Most of what is wrong with the American criminal justice system is summed up in the following headline from the ABA Journal, Rare “Perry Mason” Moment in Court Wins Dismissal for Defendant, Desk Duty for 5 Police Officers. The basic story is sadly typical. The police pulled over Joseph Sperling, a 23-year-old in the Chicago area. They claimed to pulled him over for not using his turn signal. Then, when the officer approached the car, while Sperling was getting his driver’s license, he just happened to smell the cannabis and discovered it.
But the story has a happy ending. The defense attorney, Steven Goldman, sent a subpoena to the Glenview police department for the squad car video. And what do you know? It turned out that every one of the five officers involved in the arrest told the exact same lies. The judge was not pleased about this, calling it “outrageous conduct.” And according to the article, “Cook County Circuit Judge Catherine Haberkorn granted a defense motion to suppress the search, which eliminated a basis for his arrest and resulted in a swift dismissal by prosecutors of the felony drug case against the 23-year-old.”
I am really glad that Sperling lucked out in this case. But what’s sad is that he indeed “lucked out.” This kind of police behavior is not just common; it is standard operating procedure. But look what happens to these cops who conspired against an American citizen, “The officers were later put on desk duty…” There will be an investigation. Most likely, it will find that any collusion was inadvertent. But even if the investigation finds that they did intentionally collude, nothing bad will happen to them because everyone in the police force knows that this is how they do their jobs. It’s just that normally, there isn’t video tape that exposes them. (And even when there is, defense attorneys don’t have the time to check it out.)
Police officers throughout the nation destroy the lives of people all the time. People get arrested on drug possession charges, become labeled felons, and have difficulty finding gainful employment for the rest of their lives. So I have no problem with throwing the book at cops that are caught doing this kind of thing. It shouldn’t just be a matter removal, much less the “indignity” of having to work inside the office. At minimum, they should be prevented from ever working in law enforcement again.

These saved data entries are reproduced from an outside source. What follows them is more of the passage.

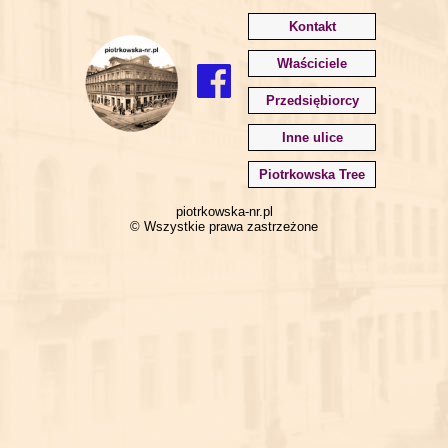
Kontakt
Właściciele
Przedsiębiorcy
Inne ulice
Piotrkowska Tree
piotrkowska-nr.pl
© Wszystkie prawa zastrzeżone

The system we have insists upon treating cases like this as though they are the exception instead of the rule that they clearly are. And so every time an officer testifies in court, it is just assumed that he would never lie. If I were on a jury (and I never will be, precisely because I think this), I would take officer’s word as less reliable than others. I’ve seen this in traffic court. Officers always claim to remember the most banal stuff, which they don’t. It is all in their notes, but of course, they could write anything in their notes. And we see that in this much more serious case.
People always argue for the death penalty as a deterrent to crime. It doesn’t actually work because people don’t usually make calculated, reasonable decisions about murder. But police officers do make calculated, reasonable decisions about bending the rules and making their jobs easier. Deterrents really will work on them. We should throw the book at these officers.